Clearly I am biased, I am more an engineer than a theoretical thinker, and partial differential equations were never my thing.  And I am sure it started innocently enough, a bunch of great minds get together with a solid new idea and apply the tools they have.  Perhaps one of the flags was when Charlie Rosenberg was left out of the circle and forced to find a career elsewhere.  Charlie was more a software engineer than a theoretical mathematician.  Yet, beyond NetTalk which propelled Neural Nets into the public (and created funding opportunities), I credit Charlie for introducing me to the idea that the interdisciplinary study of Neural Networks provides a common language for a diverse set of people to cooperate in ways that would not be possible otherwise.  A very powerful idea that was lost when the language spoken was partial to differential equations.

So here we are many years later and Neural Networks are now taught in university as a gradient descent solution provided by partial differential equations.   Deep learning has taken off and is driven by an industry and university complex that feeds itself.  All this has made NVIDA very happy, they are leading the field in parallel processing neural units (funny thing when you think that my first project with Haim Sompolinsky was programming the ETAN, Intel's neural net chip).  In addition, the professors retain their position of research (and power) as the oracles of partial differential equations, the heart of the deep learning revolution.

However, learning as a field has been narrowed down to minimizing a loss function.  Why does that matter, when everything works so well.

Well, in truth there are some glitches in the armour, Melanie Mitchell just wrote a book on the topic.   Gary Marcus just just held the #AIDebate with Josha Bengio.   But even before that G Hinton had put out there that perhaps the field is gone astray following the Deep learning path.  Frustratingly he then proposed a model that incorporates 'capsules' that are of course trained with gradient descent...

My position has always been that learning is unsupervised, classification is supervised.  This occurred to me when I first met back-propagation in Judith Dayhoff's book and felt drawn to Kohenen's feature maps.  My masters was focused on how to dynamically learn, which led directly to my doctorate thesis.  Not only is learning unsupervised it happens continually, not in batches.

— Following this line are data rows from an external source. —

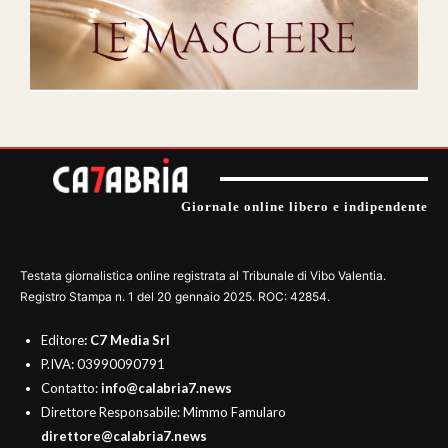
Giornale online libero e indipendente
Testata giornalistica online registrata al Tribunale di Vibo Valentia.
Registro Stampa n. 1 del 20 gennaio 2025. ROC: 42854.
Editore
: C7 Media Srl
P.IVA: 03990090791
Contatto:
info@calabria7.news
Direttore Responsabile: Mimmo Famularo
direttore@calabria7.news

So what has become apparent to me recently is that I can now better describe why Deep Learning with Gradient Descent is broken.

1.  All supervised learning is a method for overfitting and biasing the learning
2.  Even just choosing the training data is a method of weak supervision and hence bias
3.  Embeddings are numeric representations that inshrine these biases into the system

The current approach to deep learning cannot envision a world without a loss function associated with a labeled training set.

Some of this is now changing, 'few shot' and 'one/zero shot' learning is forcing the Deep Learning community to think a little more about what is learning.  Yet they are still falling into the trap of either 'weak' or 'strong' supervision and gradient descent loss functions (everything must be numeric).

The solution requires us to:
1. Correctly define learning (creation of an efficient model -- not memorization, not classification)
2. Correctly measure success of learning (it cannot be a loss function associated with a target!)
3. Leverage symbolic/categorical learning methods to communicate information between levels
4. Develop a multi step learning approach,
4a.  learn independent observations (fully streamable) at multiple scales
4b.  learn dependent observations (weak supervision)
4c.  classify based on  a & b (strong supervision)

Here is my attempt at solving this for ImageNet - https://www.youtube.com/watch?v=HwmqbUVF26g

---
I now understand something else better as well.  I previous wrote:
https://ashlag-cause-and-kook-affect.blogspot.com/2018_07_09_archive.html

which ends with:
Your choice drives the identity of the elements that you will meet. Hence, when I meet a book and you meet the same book, they are not the same, even though they may contain the same content, but because each book is infused with a second identity, through the second-order relationships, they are different books.  Simply said, the words in the book have different meaning to me than to you due to the different social constructs that we live in, each providing a different context to the words and hence a different meaning.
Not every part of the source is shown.